La fouille de navires négriers

Si des centaines d’épaves de navires négriers gisent au fond des mers, aucune d’elles n’a, à ce jour, été fouillée de manière exhaustive, malgré l’essor de l’archéologie navale depuis 50 ans.

Peu de traces matérielles

Alors que les archives ont permis d’écrire l’histoire de la traite des esclaves, il en existe très peu de traces matérielles. La fouille archéologique des épaves de navires négriers pourrait combler ce déficit. La vertu principale d’un site sous-marin est de mettre à la disposition des chercheurs des vestiges parfaitement synchrones : les objets qui proviennent d’une épave appartiennent tous au même contexte chronologique. Outre des informations sur les techniques de construction navale et sur les fonctions du navire, une épave reflète un lieu de vie et de travail. Elle peut même abriter des corps, que les études anthropologiques pourront faire parler.

Beaucoup d’épaves, peu de fouilles

La traite des esclaves à l’époque coloniale est estimée à environ 10 millions de personnes déportées, soit près de 40 000 trajets maritimes. On peut estimer que plus de 2 000 d’entre eux se sont achevés par un naufrage. Un nombre considérable d’épaves de navires négriers gît donc dans les océans. Or, à ce jour, très peu ont été fouillées de manière scientifique : sur la vingtaine d’épaves de navires négriers identifiée, seules quelques-unes ont bénéficié d’une étude, mais peu à même de nous renseigner sur les conditions de vie des esclaves à bord, car au moment de leur naufrage, ces navires n’en transportaient plus.

Deux exemples

L’Henrietta Marie, un navire négrier anglais coulé en Floride en 1700 et découvert par des chasseurs de trésors en 1972, a bénéficié d’un minimum d’observations de la part d’un archéologue dans les années 1980. Parmi les objets mis au jour, se trouvaient des étains anglais et des perles, destinés au troc, des fers d’esclaves et des chaudrons en cuivre, dans lesquels était cuisinée la nourriture des déportés, ainsi que des défenses d’éléphant et du bois de campêche, en vue d’être revendus en Europe.
Le Fredensgborg est une frégate négrière dano-norvégienne coulée en 1768 au cours d’un voyage de retour et découverte par des plongeurs non archéologues. Les objets extraits de l’épave sont désormais exposés au musée d’Arendal, en Norvège, mais ils n’ont pas été recueillis de manière scientifique.  

Une recherche à l’échelle internationale

Une vaste prospection sur les trajets des navires négriers, spécialement aux endroits propices aux naufrages, pourrait avoir lieu à l’échelle internationale.

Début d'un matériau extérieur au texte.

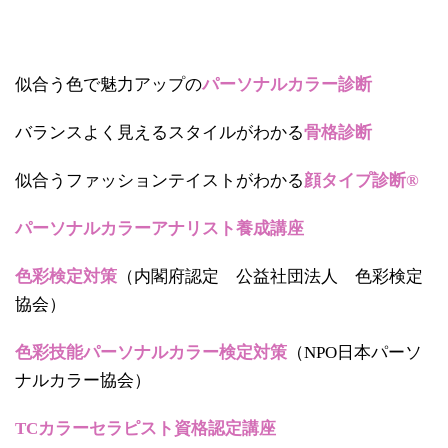
似合う色で魅力アップの
パーソナルカラー診断
バランスよく見えるスタイルがわかる
骨格診断
似合うファッションテイストがわかる
顔タイプ診断®
パーソナルカラーアナリスト養成講座
色彩検定対策
（内閣府認定 公益社団法人 色彩検定
協会）
色彩技能パーソナルカラー検定対策
（NPO日本パーソ
ナルカラー協会）
TCカラーセラピスト資格認定講座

Des chercheurs d’Afrique du Sud s’efforcent déjà de conduire un ambitieux travail d’études à travers l’African Slave Wrecks Project (projet de recherche sur les épaves de vaisseaux négriers) dans une zone constituée par l’Afrique du Sud, le Mozambique et l’Angola. Une large coopération des archéologues originaires des pays impliqués dans les recherches du Comité scientifique de la route de l’esclave, piloté par l’Unesco, serait souhaitable pour développer des projets complémentaires.